NEWRY, Maine — Five-and-a-half-year-old golden retriever Soña may be the only canine to serve on a ski patrol team in Maine. In large part it’s simply because, outside of avalanche-prone mountains like those out west, tracking dogs simply aren’t needed in Maine.
But Sunday River is doing something different. The ski mountain in Newry welcomed Soña as a way to have more visibility on the mountain and interact better with guests. It is hard not to notice a dog gliding down the mountain.
Greg Schneider is a LifeFlight nurse by day and a volunteer ski patroller every weekend. He’s been patrolling the slopes at Sunday River since 1991. When Soña was just a puppy, Greg, who admits he isn’t an extrovert by any means, brought his new pet to Sunday River's Fall Festival. People starting coming up to him to meet Soña. He says he was amazed at people’s interest in his pet and the opportunity she brought for him to meet new people. That’s when the the idea hit him to have her join as a volunteer ski patroller.

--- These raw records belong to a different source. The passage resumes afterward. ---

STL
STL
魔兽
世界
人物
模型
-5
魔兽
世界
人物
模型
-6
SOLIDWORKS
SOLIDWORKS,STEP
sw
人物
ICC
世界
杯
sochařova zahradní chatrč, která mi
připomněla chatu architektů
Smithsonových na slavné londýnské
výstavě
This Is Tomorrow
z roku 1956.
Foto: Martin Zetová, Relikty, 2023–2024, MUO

Soña is a trained and certified tracking dog, and she can find things like lost gloves on the mountain, but that is really her side job. Her main role is to be a ski patrol ambassador as Karolyn Castaldo, director of communications at Sunday River, says.

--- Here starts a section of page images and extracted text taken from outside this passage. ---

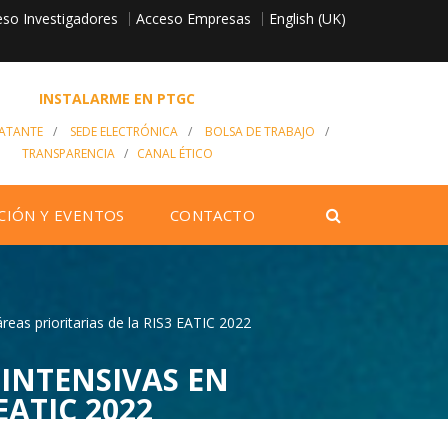
so Investigadores
English (UK)
Acceso Empresas
INSTALARME EN PTGC
RATANTE
/
SEDE ELECTRÓNICA
/
BOLSA DE TRABAJO
/
TRANSPARENCIA
/
CANAL ÉTICO
CIÓN Y EVENTOS
CONTACTO
eas prioritarias de la RIS3 EATIC 2022
INTENSIVAS EN
EATIC 2022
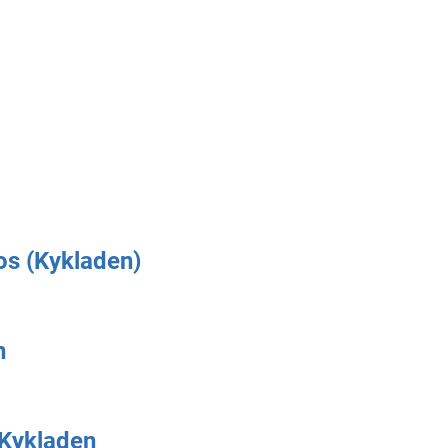
os (Kykladen)
n
/Kykladen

Greg talked to ski patrollers out west to learn best practices for having a dog on the mountain. He read several books and then he started training Soña in the mountains. “It's a slow and steady process,” Greg said and detailed the thousands of hours of training work he put in with the small-framed canine.
Now in her sixth season, Soña is a pro on the slopes. She easily and obediently uses the lift alongside her trainer and then races down the mountain either on his shoulders, on a long leash or between Greg’s legs. And as far as doing her ambassador work, she excels at it just by being herself.

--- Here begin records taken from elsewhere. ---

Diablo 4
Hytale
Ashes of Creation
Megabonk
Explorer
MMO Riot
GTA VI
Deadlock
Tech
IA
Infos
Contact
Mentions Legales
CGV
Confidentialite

“I’m amazed everyday at the conversations I have with people,” Greg said as a small band of skiers, some who have been skiing at Sunday River for years, approach him to pet, admire and inquire about Soña.
Greg says Soña also helps when he has to talk to guests about a corrective matter like skiing too fast or on closed trails. Soña has responded to injured skiers with Greg, and some have told him it made them feel calmer having her around.
“She’s the icebreaker,” Greg said.
As I and photojournalist Kirk Cratty followed the pair around the mountain one afternoon in late January, we also were amazed at the people Soña attracted. They were old and young -- one woman who admittedly didn’t like dogs but liked Soña -- people with disabilities, men and women, people Greg and we would never have met without the furry ambassador. It seems everyone likes seeing a friendly, wagging tail among skiers and snowboarders. And Greg was right; it opened up conversations that turned into sharing more information about the mountain. But for Soña, as much as she likes meeting people, being petted and admired, it is clear as she rolls in the snow and waits impatiently while Greg talks to people that racing down the mountain is her biggest joy.